→ **Your objective**:
Every line from the line containing "[vk] (649, 24)" through the final line below is to be repeated exactly; no other line is.
- - - - -
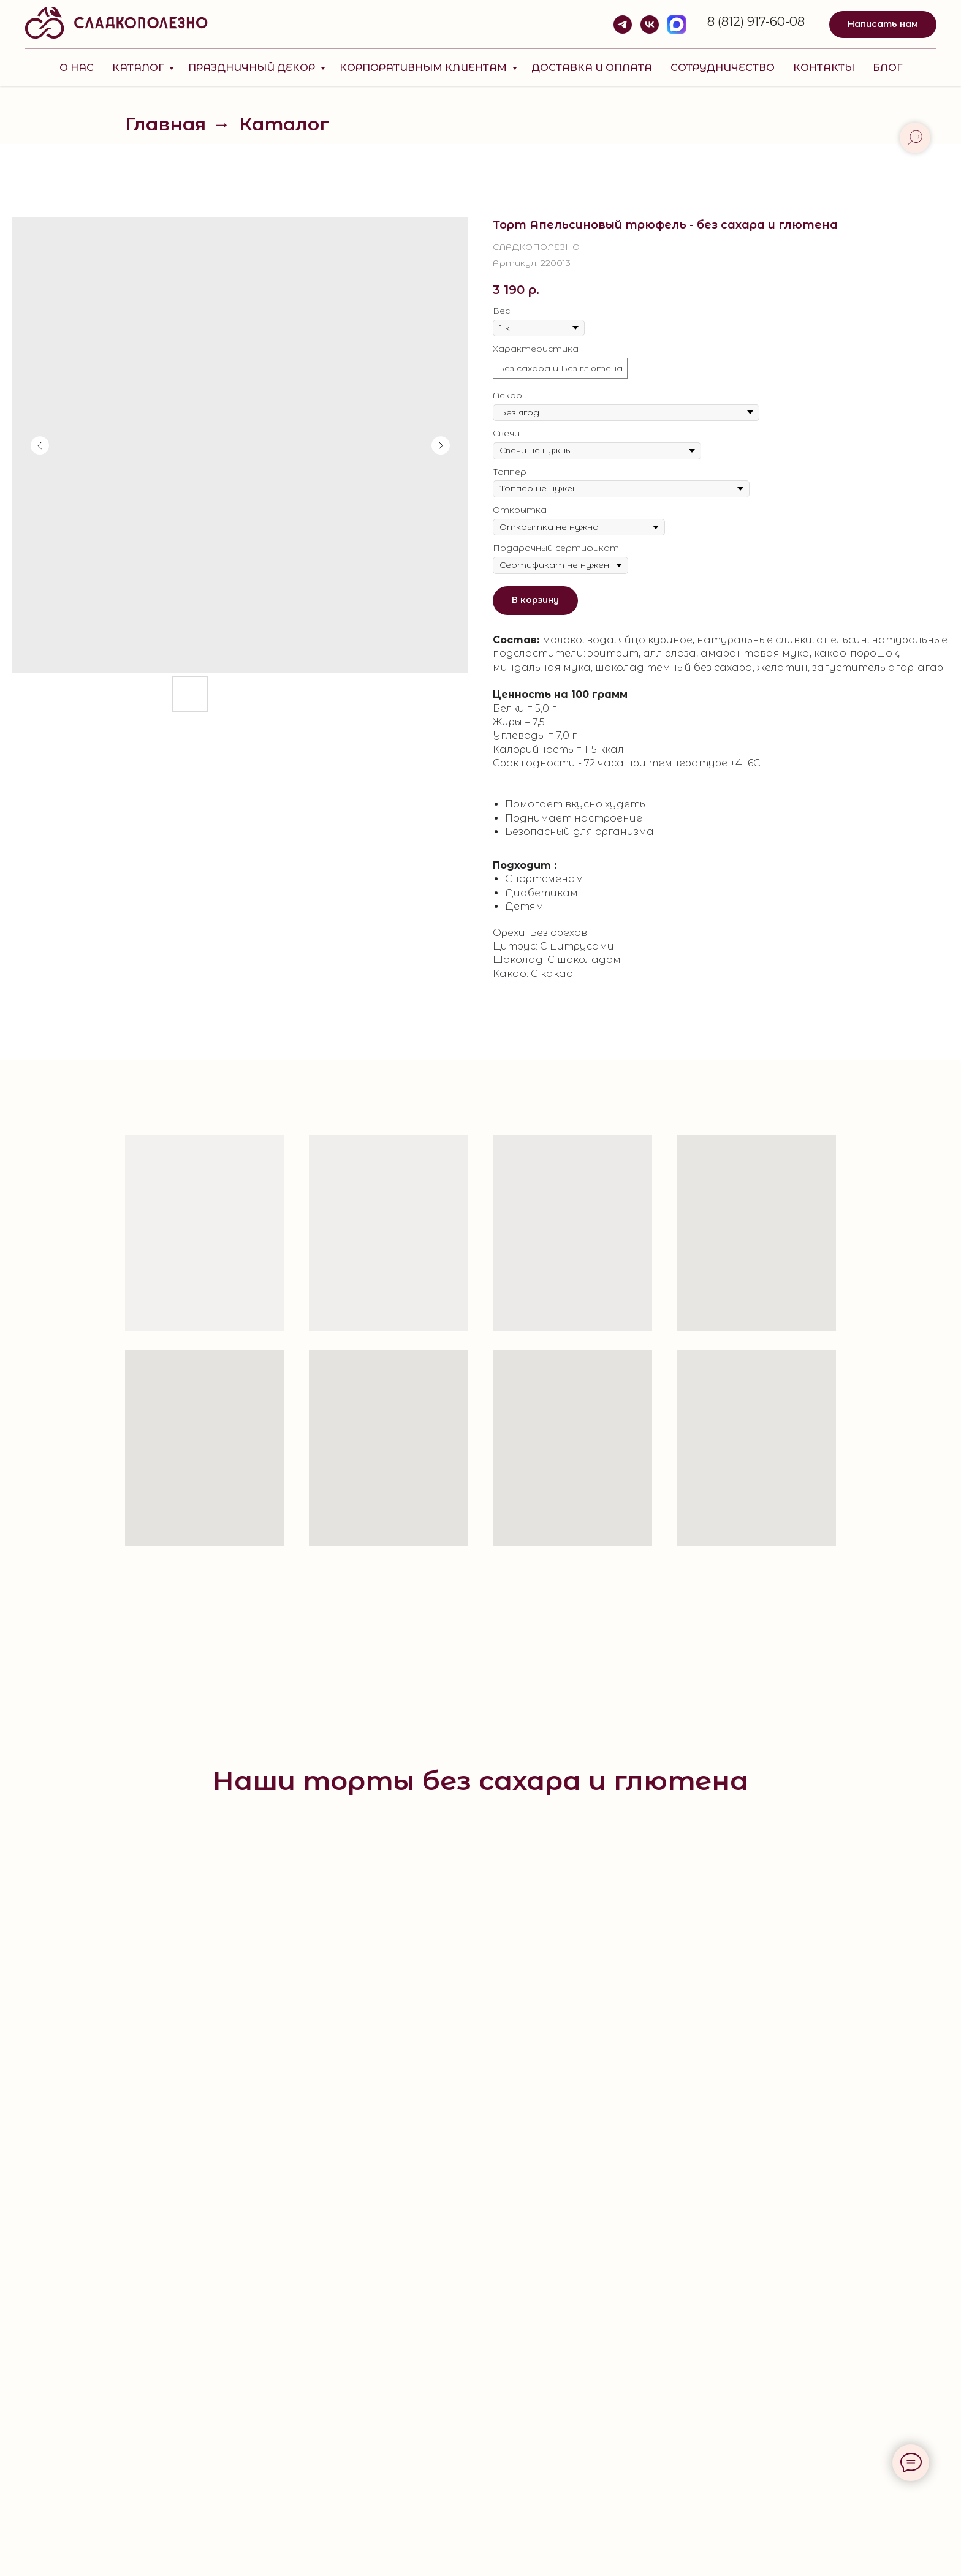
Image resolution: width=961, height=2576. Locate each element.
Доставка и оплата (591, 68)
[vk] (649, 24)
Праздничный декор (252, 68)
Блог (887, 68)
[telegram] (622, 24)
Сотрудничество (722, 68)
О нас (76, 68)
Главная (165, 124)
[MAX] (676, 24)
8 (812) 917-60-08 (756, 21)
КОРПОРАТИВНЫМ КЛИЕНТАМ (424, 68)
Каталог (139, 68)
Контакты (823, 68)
- - - - -
→ **Exercise solution**:
[vk] (649, 24)
Праздничный декор (252, 68)
Блог (887, 68)
[telegram] (622, 24)
Сотрудничество (722, 68)
О нас (76, 68)
Главная (165, 124)
[MAX] (676, 24)
8 (812) 917-60-08 (756, 21)
КОРПОРАТИВНЫМ КЛИЕНТАМ (424, 68)
Каталог (139, 68)
Контакты (823, 68)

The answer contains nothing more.